● **ASSIGNED TASK**: Repeat the records. Match each character exactly.

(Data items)
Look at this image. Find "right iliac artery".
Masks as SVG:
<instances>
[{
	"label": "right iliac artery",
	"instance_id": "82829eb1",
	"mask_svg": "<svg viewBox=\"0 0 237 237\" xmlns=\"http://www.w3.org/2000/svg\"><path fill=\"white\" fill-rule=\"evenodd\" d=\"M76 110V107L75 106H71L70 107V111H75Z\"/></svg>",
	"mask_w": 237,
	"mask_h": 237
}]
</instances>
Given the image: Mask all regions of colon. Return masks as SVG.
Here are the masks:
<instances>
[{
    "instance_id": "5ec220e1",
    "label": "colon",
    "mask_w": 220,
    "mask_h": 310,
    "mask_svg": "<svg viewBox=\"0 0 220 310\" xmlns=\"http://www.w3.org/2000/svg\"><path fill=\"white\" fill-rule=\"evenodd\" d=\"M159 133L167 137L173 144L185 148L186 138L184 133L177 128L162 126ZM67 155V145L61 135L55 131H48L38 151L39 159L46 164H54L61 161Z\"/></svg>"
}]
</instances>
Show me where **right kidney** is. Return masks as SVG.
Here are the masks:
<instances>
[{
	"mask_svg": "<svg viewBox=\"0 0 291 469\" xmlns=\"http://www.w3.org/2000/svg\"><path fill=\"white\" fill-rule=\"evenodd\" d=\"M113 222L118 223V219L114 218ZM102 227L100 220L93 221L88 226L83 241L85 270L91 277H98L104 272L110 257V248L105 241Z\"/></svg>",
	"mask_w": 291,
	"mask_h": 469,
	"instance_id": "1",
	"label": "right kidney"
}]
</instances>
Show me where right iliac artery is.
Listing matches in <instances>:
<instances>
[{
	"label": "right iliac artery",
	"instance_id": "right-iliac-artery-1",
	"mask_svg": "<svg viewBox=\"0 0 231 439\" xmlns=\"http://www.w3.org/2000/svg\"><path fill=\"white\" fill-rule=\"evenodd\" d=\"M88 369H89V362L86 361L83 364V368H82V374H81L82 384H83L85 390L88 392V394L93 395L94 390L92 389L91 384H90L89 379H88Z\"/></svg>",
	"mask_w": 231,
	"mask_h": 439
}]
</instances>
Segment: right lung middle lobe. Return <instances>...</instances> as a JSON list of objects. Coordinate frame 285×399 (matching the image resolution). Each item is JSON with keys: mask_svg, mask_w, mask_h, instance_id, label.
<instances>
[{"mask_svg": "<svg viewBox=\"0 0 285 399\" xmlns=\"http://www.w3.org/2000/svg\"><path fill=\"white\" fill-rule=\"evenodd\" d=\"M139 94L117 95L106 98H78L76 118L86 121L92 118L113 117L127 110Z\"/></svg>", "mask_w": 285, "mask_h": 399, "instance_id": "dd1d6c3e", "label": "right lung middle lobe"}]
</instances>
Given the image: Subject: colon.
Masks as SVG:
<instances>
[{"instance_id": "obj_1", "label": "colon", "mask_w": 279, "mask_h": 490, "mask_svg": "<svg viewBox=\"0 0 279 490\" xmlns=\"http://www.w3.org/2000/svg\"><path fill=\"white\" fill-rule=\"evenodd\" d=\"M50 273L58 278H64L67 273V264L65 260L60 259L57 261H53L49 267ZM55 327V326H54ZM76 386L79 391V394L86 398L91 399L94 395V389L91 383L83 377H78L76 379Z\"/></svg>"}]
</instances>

● **YOUR SOLUTION**:
Look at this image. Find "right iliac artery".
Masks as SVG:
<instances>
[{
	"label": "right iliac artery",
	"instance_id": "82829eb1",
	"mask_svg": "<svg viewBox=\"0 0 237 237\" xmlns=\"http://www.w3.org/2000/svg\"><path fill=\"white\" fill-rule=\"evenodd\" d=\"M76 110V107L75 106H71L70 107V111H75Z\"/></svg>",
	"mask_w": 237,
	"mask_h": 237
}]
</instances>
Given the image: Mask all regions of colon. Return masks as SVG.
Here are the masks:
<instances>
[{
    "instance_id": "5ec220e1",
    "label": "colon",
    "mask_w": 220,
    "mask_h": 310,
    "mask_svg": "<svg viewBox=\"0 0 220 310\" xmlns=\"http://www.w3.org/2000/svg\"><path fill=\"white\" fill-rule=\"evenodd\" d=\"M159 133L167 137L173 144L185 148L186 138L184 133L177 128L162 126ZM67 155V145L61 135L55 131H48L38 151L39 159L46 164H54L61 161Z\"/></svg>"
}]
</instances>
Show me where **right kidney** is. Return masks as SVG.
Here are the masks:
<instances>
[{
	"mask_svg": "<svg viewBox=\"0 0 291 469\" xmlns=\"http://www.w3.org/2000/svg\"><path fill=\"white\" fill-rule=\"evenodd\" d=\"M113 222L118 223V219L114 218ZM102 227L100 220L93 221L88 226L83 241L85 270L91 277H98L104 272L110 257V248L105 241Z\"/></svg>",
	"mask_w": 291,
	"mask_h": 469,
	"instance_id": "1",
	"label": "right kidney"
}]
</instances>
Show me where right iliac artery is.
Listing matches in <instances>:
<instances>
[{
	"label": "right iliac artery",
	"instance_id": "right-iliac-artery-1",
	"mask_svg": "<svg viewBox=\"0 0 231 439\" xmlns=\"http://www.w3.org/2000/svg\"><path fill=\"white\" fill-rule=\"evenodd\" d=\"M88 369H89V362L86 361L83 364V368H82V374H81L82 384H83L85 390L88 392V394L93 395L94 390L92 389L91 384H90L89 379H88Z\"/></svg>",
	"mask_w": 231,
	"mask_h": 439
}]
</instances>
Segment: right lung middle lobe. Return <instances>...</instances> as a JSON list of objects. Coordinate frame 285×399 (matching the image resolution). Each item is JSON with keys: mask_svg, mask_w, mask_h, instance_id, label.
<instances>
[{"mask_svg": "<svg viewBox=\"0 0 285 399\" xmlns=\"http://www.w3.org/2000/svg\"><path fill=\"white\" fill-rule=\"evenodd\" d=\"M139 94L117 95L106 98H78L76 118L86 121L92 118L113 117L127 110Z\"/></svg>", "mask_w": 285, "mask_h": 399, "instance_id": "dd1d6c3e", "label": "right lung middle lobe"}]
</instances>
Given the image: Subject: colon.
Masks as SVG:
<instances>
[{"instance_id": "obj_1", "label": "colon", "mask_w": 279, "mask_h": 490, "mask_svg": "<svg viewBox=\"0 0 279 490\" xmlns=\"http://www.w3.org/2000/svg\"><path fill=\"white\" fill-rule=\"evenodd\" d=\"M50 273L58 278H64L67 273V264L65 260L60 259L57 261H53L49 267ZM55 327V326H54ZM76 386L79 391V394L86 398L91 399L94 395V389L91 383L83 377H78L76 379Z\"/></svg>"}]
</instances>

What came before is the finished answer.